BEGIN

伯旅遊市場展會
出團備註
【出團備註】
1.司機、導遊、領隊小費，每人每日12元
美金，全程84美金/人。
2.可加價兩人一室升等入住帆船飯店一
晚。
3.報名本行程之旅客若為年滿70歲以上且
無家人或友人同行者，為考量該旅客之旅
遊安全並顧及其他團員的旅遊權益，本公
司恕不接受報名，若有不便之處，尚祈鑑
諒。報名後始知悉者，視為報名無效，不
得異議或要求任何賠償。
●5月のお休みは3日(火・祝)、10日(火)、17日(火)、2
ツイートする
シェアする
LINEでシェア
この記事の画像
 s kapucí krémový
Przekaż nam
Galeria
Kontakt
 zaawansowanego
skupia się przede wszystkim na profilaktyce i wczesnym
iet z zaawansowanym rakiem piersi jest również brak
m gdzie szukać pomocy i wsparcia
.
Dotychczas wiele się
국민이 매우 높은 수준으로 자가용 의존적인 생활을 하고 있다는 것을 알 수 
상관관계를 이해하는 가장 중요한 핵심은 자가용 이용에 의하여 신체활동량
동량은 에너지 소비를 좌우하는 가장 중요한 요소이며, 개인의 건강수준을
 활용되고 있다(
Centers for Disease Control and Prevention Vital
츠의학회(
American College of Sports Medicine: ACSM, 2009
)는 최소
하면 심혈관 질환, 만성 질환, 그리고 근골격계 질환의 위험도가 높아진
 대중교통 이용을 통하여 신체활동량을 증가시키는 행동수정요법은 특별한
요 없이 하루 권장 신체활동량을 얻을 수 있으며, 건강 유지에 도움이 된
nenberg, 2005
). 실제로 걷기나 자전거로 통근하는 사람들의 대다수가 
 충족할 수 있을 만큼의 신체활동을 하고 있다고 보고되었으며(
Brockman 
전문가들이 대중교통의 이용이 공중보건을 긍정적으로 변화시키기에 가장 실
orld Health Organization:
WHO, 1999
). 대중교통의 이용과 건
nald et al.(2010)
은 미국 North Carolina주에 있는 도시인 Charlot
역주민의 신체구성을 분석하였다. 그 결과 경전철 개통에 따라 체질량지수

END

Assignment
Write out again every entry above, exactly as given.

Solution to the problem
伯旅遊市場展會
出團備註
【出團備註】
1.司機、導遊、領隊小費，每人每日12元
美金，全程84美金/人。
2.可加價兩人一室升等入住帆船飯店一
晚。
3.報名本行程之旅客若為年滿70歲以上且
無家人或友人同行者，為考量該旅客之旅
遊安全並顧及其他團員的旅遊權益，本公
司恕不接受報名，若有不便之處，尚祈鑑
諒。報名後始知悉者，視為報名無效，不
得異議或要求任何賠償。
●5月のお休みは3日(火・祝)、10日(火)、17日(火)、2
ツイートする
シェアする
LINEでシェア
この記事の画像
 s kapucí krémový
Przekaż nam
Galeria
Kontakt
 zaawansowanego
skupia się przede wszystkim na profilaktyce i wczesnym
iet z zaawansowanym rakiem piersi jest również brak
m gdzie szukać pomocy i wsparcia
.
Dotychczas wiele się
국민이 매우 높은 수준으로 자가용 의존적인 생활을 하고 있다는 것을 알 수 
상관관계를 이해하는 가장 중요한 핵심은 자가용 이용에 의하여 신체활동량
동량은 에너지 소비를 좌우하는 가장 중요한 요소이며, 개인의 건강수준을
 활용되고 있다(
Centers for Disease Control and Prevention Vital
츠의학회(
American College of Sports Medicine: ACSM, 2009
)는 최소
하면 심혈관 질환, 만성 질환, 그리고 근골격계 질환의 위험도가 높아진
 대중교통 이용을 통하여 신체활동량을 증가시키는 행동수정요법은 특별한
요 없이 하루 권장 신체활동량을 얻을 수 있으며, 건강 유지에 도움이 된
nenberg, 2005
). 실제로 걷기나 자전거로 통근하는 사람들의 대다수가 
 충족할 수 있을 만큼의 신체활동을 하고 있다고 보고되었으며(
Brockman 
전문가들이 대중교통의 이용이 공중보건을 긍정적으로 변화시키기에 가장 실
orld Health Organization:
WHO, 1999
). 대중교통의 이용과 건
nald et al.(2010)
은 미국 North Carolina주에 있는 도시인 Charlot
역주민의 신체구성을 분석하였다. 그 결과 경전철 개통에 따라 체질량지수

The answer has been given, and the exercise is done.